*Action item:*
Please copy every record below exactly and leave out the pictures.

*The data:*

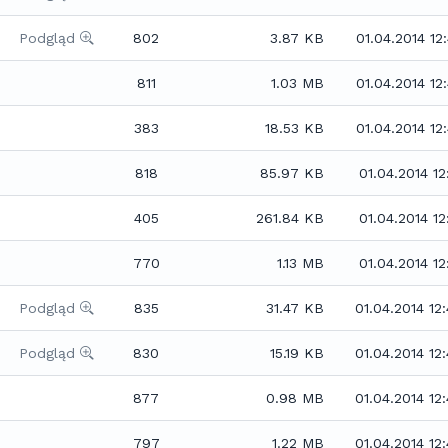
Podgląd
802
3.87 KB
01.04.2014 12
811
1.03 MB
01.04.2014 12
383
18.53 KB
01.04.2014 12
818
85.97 KB
01.04.2014 12
405
261.84 KB
01.04.2014 12
770
1.13 MB
01.04.2014 12
Podgląd
835
31.47 KB
01.04.2014 12
Podgląd
830
15.19 KB
01.04.2014 12
877
0.98 MB
01.04.2014 12
797
1.22 MB
01.04.2014 12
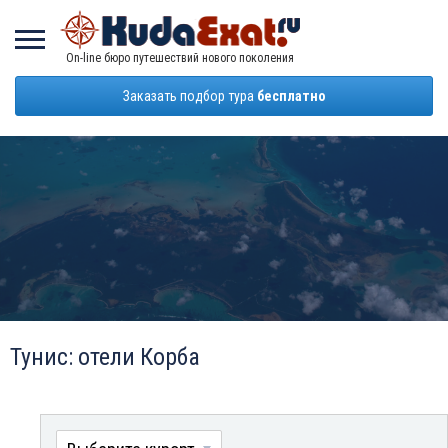
On-line бюро путешествий нового поколения
Заказать подбор тура
бесплатно
Тунис: отели Корба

*Written answer:*
Podgląd
802
3.87 KB
01.04.2014 12
811
1.03 MB
01.04.2014 12
383
18.53 KB
01.04.2014 12
818
85.97 KB
01.04.2014 12
405
261.84 KB
01.04.2014 12
770
1.13 MB
01.04.2014 12
Podgląd
835
31.47 KB
01.04.2014 12
Podgląd
830
15.19 KB
01.04.2014 12
877
0.98 MB
01.04.2014 12
797
1.22 MB
01.04.2014 12
On-line бюро путешествий нового поколения
Заказать подбор тура
бесплатно
Тунис: отели Корба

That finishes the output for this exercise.